ZURICH (Reuters) – U.S. regulators delayed a decision on Roche’s spinal muscular atrophy drug risdiplam, the Swiss drugmaker said on Tuesday, after the company submitted more data in February on the medicine against the genetic muscle-wasting disease.

Roche said the U.S. Food and Drug Administration will need longer than its original May 24 target date to review the new information.
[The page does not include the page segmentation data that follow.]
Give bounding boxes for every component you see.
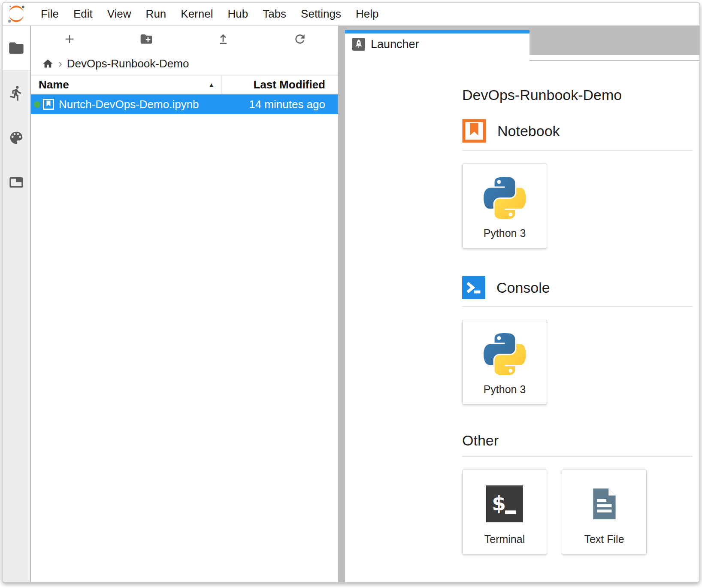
upload-button[interactable]: [185, 32, 261, 46]
python-logo: [484, 333, 526, 375]
svg-text:$: $: [492, 491, 506, 515]
card-label: Terminal: [484, 533, 525, 554]
breadcrumb: › DevOps-Runbook-Demo: [31, 52, 338, 76]
sidebar-tab-open-tabs[interactable]: [3, 160, 30, 205]
file-browser-panel: › DevOps-Runbook-Demo Name ▲ Last Modifi…: [31, 26, 338, 582]
jupyter-logo: [6, 3, 27, 24]
new-folder-icon: [139, 32, 153, 46]
command-palette-icon: [8, 130, 24, 146]
breadcrumb-separator: ›: [58, 57, 62, 70]
open-tabs-icon: [8, 174, 24, 191]
new-launcher-button[interactable]: [31, 32, 108, 46]
kernel-running-indicator: [34, 101, 40, 108]
python-logo: [484, 177, 526, 219]
launcher-cwd-title: DevOps-Runbook-Demo: [462, 87, 693, 103]
menu-view[interactable]: View: [100, 3, 139, 25]
console-icon: [462, 276, 485, 299]
name-column-label: Name: [39, 78, 69, 91]
section-divider: [462, 150, 693, 151]
launcher-rocket-icon: [352, 38, 365, 51]
menu-file[interactable]: File: [33, 3, 66, 25]
launcher-card-terminal[interactable]: $ Terminal: [462, 470, 547, 555]
sidebar-tab-file-browser[interactable]: [3, 26, 30, 70]
launcher-section-console: Console Python 3: [462, 276, 693, 405]
column-header-last-modified[interactable]: Last Modified: [221, 76, 338, 94]
new-folder-button[interactable]: [108, 32, 185, 46]
notebook-icon: [462, 119, 486, 143]
launcher-section-other: Other $ Terminal: [462, 432, 693, 555]
section-divider: [462, 456, 693, 457]
jupyterlab-window: File Edit View Run Kernel Hub Tabs Setti…: [2, 2, 700, 583]
menu-tabs[interactable]: Tabs: [255, 3, 294, 25]
sidebar-inactive-area: [3, 70, 30, 582]
terminal-icon: $: [486, 485, 523, 522]
tab-launcher[interactable]: Launcher: [345, 30, 530, 61]
menu-settings[interactable]: Settings: [294, 3, 348, 25]
launcher-card-text-file[interactable]: Text File: [562, 470, 647, 555]
menu-help[interactable]: Help: [348, 3, 386, 25]
sidebar-tab-running-sessions[interactable]: [3, 71, 30, 115]
section-label-other: Other: [462, 432, 499, 449]
launcher-panel: DevOps-Runbook-Demo Notebook: [345, 61, 699, 582]
file-name: Nurtch-DevOps-Demo.ipynb: [59, 98, 224, 111]
file-browser-toolbar: [31, 26, 338, 52]
tab-launcher-label: Launcher: [371, 38, 419, 51]
card-label: Text File: [584, 533, 624, 554]
menu-edit[interactable]: Edit: [66, 3, 100, 25]
launcher-card-console-python3[interactable]: Python 3: [462, 320, 547, 405]
card-label: Python 3: [484, 383, 526, 404]
menu-kernel[interactable]: Kernel: [173, 3, 220, 25]
file-list-empty-area: [31, 114, 338, 582]
sidebar-tab-command-palette[interactable]: [3, 115, 30, 160]
main-dock-panel: Launcher DevOps-Runbook-Demo Notebook: [345, 26, 699, 582]
running-sessions-icon: [8, 85, 24, 101]
notebook-file-icon: [42, 98, 54, 110]
sort-ascending-icon: ▲: [208, 81, 215, 88]
left-sidebar: [3, 26, 31, 582]
modified-column-label: Last Modified: [253, 78, 325, 91]
launcher-card-notebook-python3[interactable]: Python 3: [462, 164, 547, 249]
section-label-notebook: Notebook: [497, 123, 560, 139]
refresh-button[interactable]: [261, 32, 338, 46]
new-launcher-plus-icon: [63, 32, 76, 46]
menu-run[interactable]: Run: [139, 3, 174, 25]
section-divider: [462, 306, 693, 307]
refresh-icon: [293, 32, 307, 46]
menu-bar: File Edit View Run Kernel Hub Tabs Setti…: [3, 3, 699, 26]
card-label: Python 3: [484, 227, 526, 248]
launcher-section-notebook: Notebook Python 3: [462, 119, 693, 249]
breadcrumb-current-folder[interactable]: DevOps-Runbook-Demo: [67, 57, 189, 70]
home-icon[interactable]: [42, 58, 54, 70]
column-header-name[interactable]: Name ▲: [31, 76, 221, 94]
menu-hub[interactable]: Hub: [220, 3, 255, 25]
dock-tab-bar: Launcher: [345, 26, 699, 61]
upload-icon: [216, 32, 230, 46]
file-last-modified: 14 minutes ago: [224, 98, 338, 111]
file-list-header: Name ▲ Last Modified: [31, 76, 338, 94]
panel-splitter[interactable]: [338, 26, 345, 582]
section-label-console: Console: [496, 279, 550, 296]
folder-icon: [8, 39, 25, 57]
text-file-icon: [587, 486, 622, 521]
file-row-selected[interactable]: Nurtch-DevOps-Demo.ipynb 14 minutes ago: [31, 94, 338, 114]
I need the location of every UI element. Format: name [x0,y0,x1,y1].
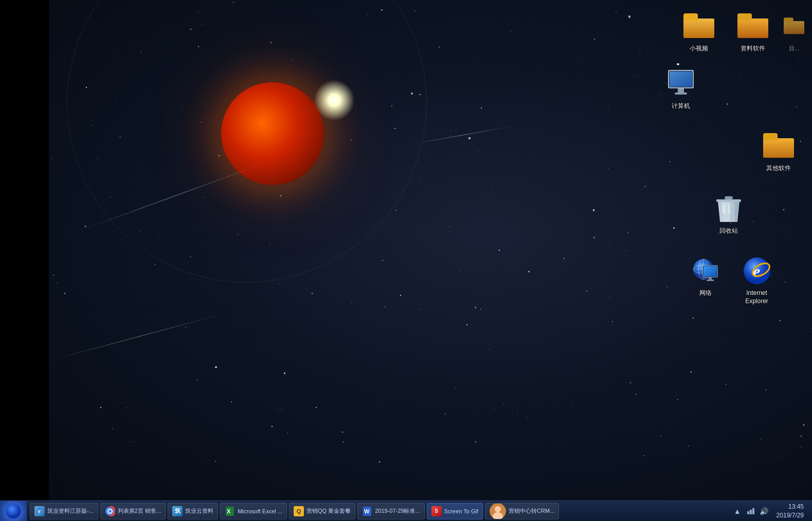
system-clock: 13:45 2019/7/29 [772,503,808,520]
desktop-icon-recycle[interactable]: 回收站 [706,190,752,237]
svg-rect-27 [703,266,717,276]
word-icon-svg: W [362,506,372,516]
desktop-icon-ziliao-ruanjian[interactable]: 资料软件 [730,8,776,55]
tray-icon-1[interactable]: ▲ [732,506,743,516]
system-tray: ▲ 🔊 13:45 2019/7/29 [728,501,812,521]
ie-svg: e [742,255,772,286]
icon-label-partial: 日... [789,45,799,52]
taskbar-item-qq[interactable]: Q 营销QQ 黄金套餐 [289,503,355,519]
tray-network-svg [746,507,755,515]
lens-flare [314,80,355,121]
network-svg [690,257,721,285]
taskbar-icon-qq: Q [294,506,304,516]
svg-rect-14 [763,133,778,140]
icon-label-computer: 计算机 [672,102,690,110]
svg-text:Y: Y [38,509,41,514]
computer-svg [665,69,696,99]
taskbar-icon-liebiao [105,506,115,516]
folder-svg [683,13,714,39]
network-ie-row: 网络 e [658,252,804,307]
taskbar-label-yunziliao: 筑业云资料 [185,507,213,515]
taskbar-label-liebiao: 列表第2页 销售... [118,507,161,515]
icon-label-ziliao-ruanjian: 资料软件 [741,45,765,53]
svg-point-44 [495,506,501,512]
icon-label-network: 网络 [699,289,712,297]
svg-rect-15 [725,196,733,199]
desktop-icon-qita-ruanjian[interactable]: 其他软件 [755,127,802,175]
desktop: 小视频 资料软件 [0,0,812,521]
taskbar-label-screen-to-gif: Screen To Gif [444,508,478,514]
excel-icon-svg: X [225,506,235,516]
folder-icon-xiao-shipin [682,10,715,43]
folder-svg-2 [737,13,768,39]
svg-rect-29 [707,280,714,281]
taskbar-label-yiye-jiangsu: 筑业资料江苏版-... [47,507,94,515]
tray-volume-icon[interactable]: 🔊 [759,506,769,516]
taskbar-icon-word: W [362,506,372,516]
taskbar-icon-crm [490,503,506,519]
taskbar-item-liebiao[interactable]: 列表第2页 销售... [100,503,166,519]
other-software-row: 其他软件 [658,127,804,175]
taskbar-icon-svg-1: Y [35,507,44,515]
svg-rect-1 [683,18,714,38]
icon-label-qita-ruanjian: 其他软件 [766,164,791,173]
svg-rect-7 [784,17,793,22]
svg-rect-46 [747,511,749,514]
svg-rect-13 [763,138,794,158]
svg-rect-12 [675,92,687,95]
clock-date: 2019/7/29 [777,511,804,520]
taskbar-label-excel: Microsoft Excel ... [238,508,282,514]
desktop-icon-ie[interactable]: e Internet Explorer [734,252,780,307]
taskbar-label-word: 2019-07-29标准... [375,507,420,515]
folder-svg-qita [763,133,794,159]
desktop-icons-area: 小视频 资料软件 [658,0,812,308]
icon-label-ie: Internet Explorer [745,289,768,305]
computer-icon [664,67,697,100]
taskbar-item-yunziliao[interactable]: 筑 筑业云资料 [168,503,218,519]
svg-rect-2 [683,13,698,21]
start-button[interactable] [0,501,27,522]
taskbar-items: Y 筑业资料江苏版-... 列表第2页 销售... [27,501,728,521]
svg-rect-5 [737,13,752,21]
taskbar: Y 筑业资料江苏版-... 列表第2页 销售... [0,500,812,521]
svg-rect-6 [784,21,804,34]
svg-rect-47 [750,510,752,514]
desktop-icon-computer[interactable]: 计算机 [658,65,704,113]
recycle-row: 回收站 [658,190,804,237]
svg-text:W: W [364,508,370,514]
folder-icon-qita-ruanjian [762,129,795,162]
taskbar-item-yiye-jiangsu[interactable]: Y 筑业资料江苏版-... [30,503,98,519]
network-icon [689,254,722,287]
crm-avatar-svg [490,503,506,519]
folder-icon-partial [784,10,804,43]
left-panel [0,0,49,521]
taskbar-item-crm[interactable]: 营销中心转CRM... [485,503,559,519]
svg-rect-11 [678,88,684,92]
desktop-icon-xiao-shipin[interactable]: 小视频 [676,8,722,55]
svg-text:X: X [227,508,231,514]
ie-icon: e [741,254,773,287]
moon [221,82,324,185]
taskbar-icon-screen-to-gif: S [431,506,442,516]
taskbar-item-excel[interactable]: X Microsoft Excel ... [220,503,287,519]
tray-network-icon[interactable] [746,506,756,516]
svg-point-38 [109,510,112,513]
folder-svg-partial [784,13,804,39]
desktop-icon-network[interactable]: 网络 [682,252,729,307]
desktop-icon-partial-right[interactable]: 日... [784,8,804,55]
chrome-icon [105,506,115,516]
top-icon-row: 小视频 资料软件 [658,8,804,55]
folder-icon-ziliao-ruanjian [736,10,769,43]
taskbar-icon-yunziliao: 筑 [172,506,183,516]
computer-row: 计算机 [658,65,804,113]
recycle-svg [714,193,743,224]
start-orb [5,503,22,519]
taskbar-icon-yiye-jiangsu: Y [34,506,45,516]
icon-label-recycle: 回收站 [719,227,738,235]
taskbar-item-word[interactable]: W 2019-07-29标准... [357,503,424,519]
recycle-icon [712,192,745,225]
svg-rect-10 [670,71,692,87]
taskbar-icon-excel: X [225,506,235,516]
icon-label-xiao-shipin: 小视频 [690,45,708,53]
taskbar-item-screen-to-gif[interactable]: S Screen To Gif [427,503,483,519]
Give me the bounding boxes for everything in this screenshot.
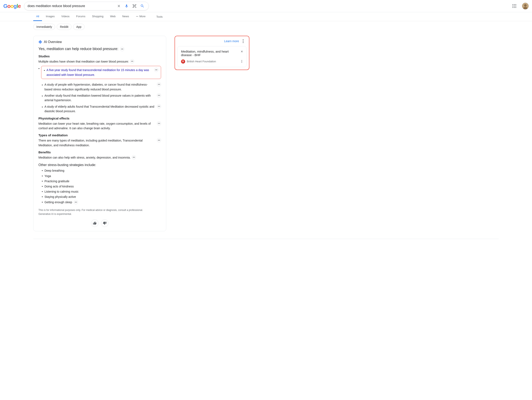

The new date is Aug. 24. Analysts have forecast risdiplam to eventually top $1 billion in annual sales, if it wins approval.

Basel-based Roche had been hoping to win a swift FDA blessing for the oral drug as it seeks to compete against Biogen’s Spinraza, the first SMA medicine, and Zolgensma, the gene therapy from Novartis that runs some $2.1 million per patient.

“In February 2020, based on discussions with the FDA, Roche submitted additional data,” Roche said in a statement. “Given the volume of additional data submitted, the FDA requires more time for review.”

The additional data Roche submitted included its SUNFISH Part 2 study of people aged 2-25 years with Type 2 or 3 SMA, forms of the disease that emerge later than the deadliest kind, Type I, but which still cause profound disabilities.

Roche, with its U.S. partner PTC Therapeutics, hopes the new submission helps it win approval for risdiplam to treat a broad range of patients, the Swiss company said.